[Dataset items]
.....

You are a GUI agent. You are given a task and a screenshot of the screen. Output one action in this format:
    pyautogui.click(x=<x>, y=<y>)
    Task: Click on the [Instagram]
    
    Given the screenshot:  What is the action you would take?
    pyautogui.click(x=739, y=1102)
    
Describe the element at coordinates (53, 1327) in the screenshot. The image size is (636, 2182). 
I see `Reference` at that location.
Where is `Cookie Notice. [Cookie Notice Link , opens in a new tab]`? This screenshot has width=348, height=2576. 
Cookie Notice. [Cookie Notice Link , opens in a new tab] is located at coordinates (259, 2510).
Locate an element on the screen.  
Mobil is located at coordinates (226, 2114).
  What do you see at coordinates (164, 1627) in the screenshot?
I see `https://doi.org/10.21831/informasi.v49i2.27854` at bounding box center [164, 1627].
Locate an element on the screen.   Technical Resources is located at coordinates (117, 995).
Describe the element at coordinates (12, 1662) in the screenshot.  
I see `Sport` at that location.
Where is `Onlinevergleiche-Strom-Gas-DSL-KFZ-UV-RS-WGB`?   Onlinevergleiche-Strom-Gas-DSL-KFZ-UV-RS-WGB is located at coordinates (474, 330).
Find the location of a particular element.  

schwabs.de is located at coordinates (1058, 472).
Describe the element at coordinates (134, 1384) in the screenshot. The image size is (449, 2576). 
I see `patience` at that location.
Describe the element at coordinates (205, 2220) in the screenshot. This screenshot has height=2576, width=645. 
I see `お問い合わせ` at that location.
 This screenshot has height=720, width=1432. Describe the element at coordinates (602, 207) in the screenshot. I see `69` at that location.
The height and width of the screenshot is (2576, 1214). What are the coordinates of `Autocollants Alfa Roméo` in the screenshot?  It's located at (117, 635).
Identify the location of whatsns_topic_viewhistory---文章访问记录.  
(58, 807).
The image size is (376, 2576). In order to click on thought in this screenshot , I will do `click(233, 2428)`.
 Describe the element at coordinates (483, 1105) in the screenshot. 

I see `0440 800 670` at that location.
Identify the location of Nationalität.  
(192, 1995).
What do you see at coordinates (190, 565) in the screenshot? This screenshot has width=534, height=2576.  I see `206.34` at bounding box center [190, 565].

.....

### WHAT TO PRODUCE:
All the entries above need to be reproduced exactly.

### RESULT:
You are a GUI agent. You are given a task and a screenshot of the screen. Output one action in this format:
    pyautogui.click(x=<x>, y=<y>)
    Task: Click on the [Instagram]
    
    Given the screenshot:  What is the action you would take?
    pyautogui.click(x=739, y=1102)
    
Describe the element at coordinates (53, 1327) in the screenshot. The image size is (636, 2182). 
I see `Reference` at that location.
Where is `Cookie Notice. [Cookie Notice Link , opens in a new tab]`? This screenshot has width=348, height=2576. 
Cookie Notice. [Cookie Notice Link , opens in a new tab] is located at coordinates (259, 2510).
Locate an element on the screen.  
Mobil is located at coordinates (226, 2114).
  What do you see at coordinates (164, 1627) in the screenshot?
I see `https://doi.org/10.21831/informasi.v49i2.27854` at bounding box center [164, 1627].
Locate an element on the screen.   Technical Resources is located at coordinates (117, 995).
Describe the element at coordinates (12, 1662) in the screenshot.  
I see `Sport` at that location.
Where is `Onlinevergleiche-Strom-Gas-DSL-KFZ-UV-RS-WGB`?   Onlinevergleiche-Strom-Gas-DSL-KFZ-UV-RS-WGB is located at coordinates (474, 330).
Find the location of a particular element.  

schwabs.de is located at coordinates (1058, 472).
Describe the element at coordinates (134, 1384) in the screenshot. The image size is (449, 2576). 
I see `patience` at that location.
Describe the element at coordinates (205, 2220) in the screenshot. This screenshot has height=2576, width=645. 
I see `お問い合わせ` at that location.
 This screenshot has height=720, width=1432. Describe the element at coordinates (602, 207) in the screenshot. I see `69` at that location.
The height and width of the screenshot is (2576, 1214). What are the coordinates of `Autocollants Alfa Roméo` in the screenshot?  It's located at (117, 635).
Identify the location of whatsns_topic_viewhistory---文章访问记录.  
(58, 807).
The image size is (376, 2576). In order to click on thought in this screenshot , I will do `click(233, 2428)`.
 Describe the element at coordinates (483, 1105) in the screenshot. 

I see `0440 800 670` at that location.
Identify the location of Nationalität.  
(192, 1995).
What do you see at coordinates (190, 565) in the screenshot? This screenshot has width=534, height=2576.  I see `206.34` at bounding box center [190, 565].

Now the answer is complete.